■ What is being asked
Hand back every line from the beginning of the data below through the line containing "7. Tổng kết", word for word and free of pictures.

━━━━━ Data supplied

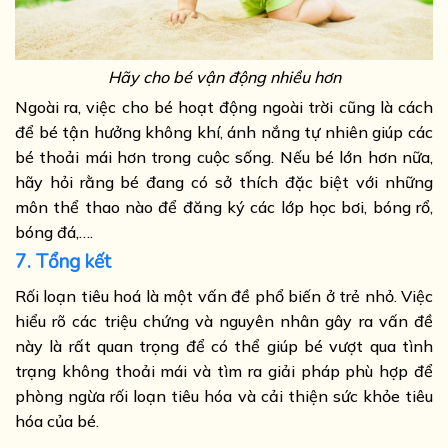
Hãy cho bé vận động nhiều hơn
Ngoài ra, việc cho bé hoạt động ngoài trời cũng là cách
để bé tận hưởng không khí, ánh nắng tự nhiên giúp các
bé thoải mái hơn trong cuộc sống. Nếu bé lớn hơn nữa,
hãy hỏi rằng bé đang có sở thích đặc biệt với những
môn thể thao nào để đăng ký các lớp học bơi, bóng rổ,
bóng đá,….
7. Tổng kết
Rối loạn tiêu hoá là một vấn đề phổ biến ở trẻ nhỏ. Việc
hiểu rõ các triệu chứng và nguyên nhân gây ra vấn đề
này là rất quan trọng để có thể giúp bé vượt qua tình
trạng không thoải mái và tìm ra giải pháp phù hợp để
phòng ngừa rối loạn tiêu hóa và cải thiện sức khỏe tiêu
hóa của bé.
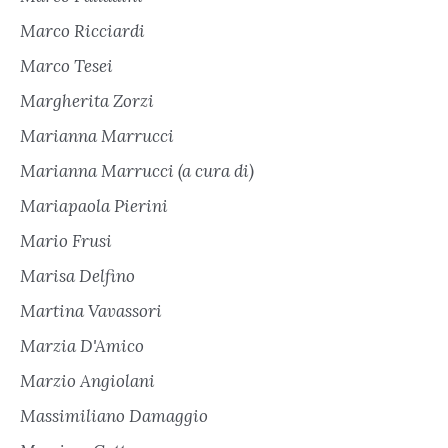
Marco Ricciardi
Marco Tesei
Margherita Zorzi
Marianna Marrucci
Marianna Marrucci (a cura di)
Mariapaola Pierini
Mario Frusi
Marisa Delfino
Martina Vavassori
Marzia D'Amico
Marzio Angiolani
Massimiliano Damaggio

━━━━━━━━━━

■ Exercise answer
Hãy cho bé vận động nhiều hơn
Ngoài ra, việc cho bé hoạt động ngoài trời cũng là cách
để bé tận hưởng không khí, ánh nắng tự nhiên giúp các
bé thoải mái hơn trong cuộc sống. Nếu bé lớn hơn nữa,
hãy hỏi rằng bé đang có sở thích đặc biệt với những
môn thể thao nào để đăng ký các lớp học bơi, bóng rổ,
bóng đá,….
7. Tổng kết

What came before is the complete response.